* [Dataset entries]
# # # # # # #
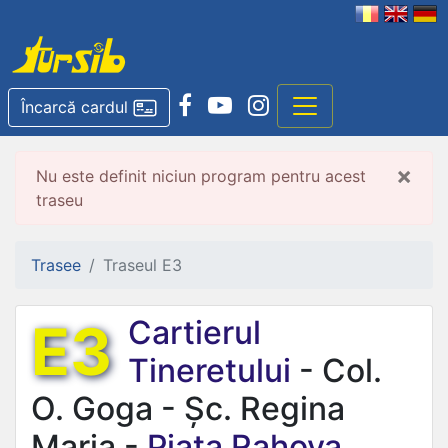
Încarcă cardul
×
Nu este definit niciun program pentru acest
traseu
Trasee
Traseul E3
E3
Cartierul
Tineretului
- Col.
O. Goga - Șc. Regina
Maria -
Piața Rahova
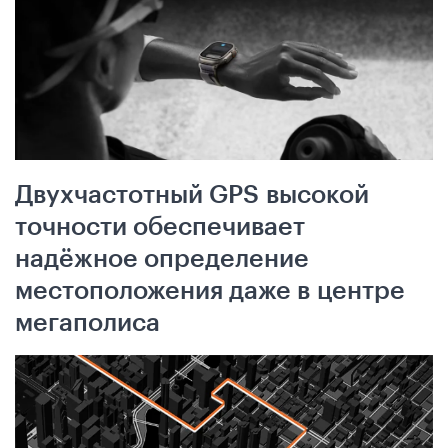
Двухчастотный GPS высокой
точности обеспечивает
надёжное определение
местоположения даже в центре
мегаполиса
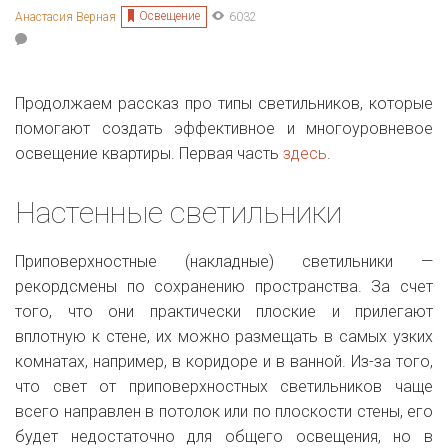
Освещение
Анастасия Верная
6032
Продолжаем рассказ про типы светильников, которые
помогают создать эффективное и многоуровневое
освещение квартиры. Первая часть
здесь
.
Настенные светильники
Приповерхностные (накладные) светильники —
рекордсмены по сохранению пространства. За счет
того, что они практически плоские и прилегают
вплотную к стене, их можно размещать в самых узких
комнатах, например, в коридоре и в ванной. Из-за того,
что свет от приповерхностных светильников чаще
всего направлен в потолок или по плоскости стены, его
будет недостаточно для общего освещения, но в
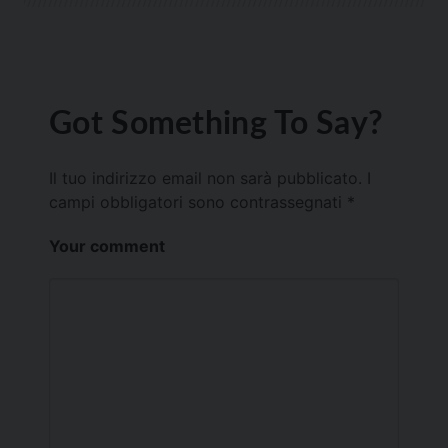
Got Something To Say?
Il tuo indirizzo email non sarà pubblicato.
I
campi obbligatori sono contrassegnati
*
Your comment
# # # # # # #
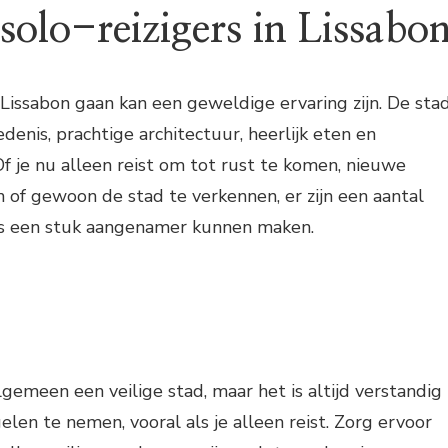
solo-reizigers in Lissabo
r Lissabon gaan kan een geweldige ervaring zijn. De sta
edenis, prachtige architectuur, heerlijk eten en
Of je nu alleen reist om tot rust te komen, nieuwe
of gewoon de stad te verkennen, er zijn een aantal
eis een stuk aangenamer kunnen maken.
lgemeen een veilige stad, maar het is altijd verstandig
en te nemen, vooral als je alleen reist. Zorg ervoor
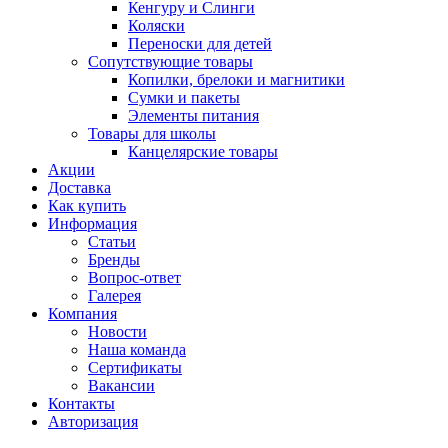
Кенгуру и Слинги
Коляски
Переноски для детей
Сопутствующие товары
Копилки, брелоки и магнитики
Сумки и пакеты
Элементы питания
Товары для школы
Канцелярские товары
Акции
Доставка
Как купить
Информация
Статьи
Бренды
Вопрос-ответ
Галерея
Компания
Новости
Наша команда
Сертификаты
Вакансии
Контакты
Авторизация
# # # # # # #
* [Work request] Retype exactly, and only, the lines above from the one where "Канцелярские товары" occurs up to and including the one where "Авторизация" occurs.

* [Solution to the exercise]
Канцелярские товары
Акции
Доставка
Как купить
Информация
Статьи
Бренды
Вопрос-ответ
Галерея
Компания
Новости
Наша команда
Сертификаты
Вакансии
Контакты
Авторизация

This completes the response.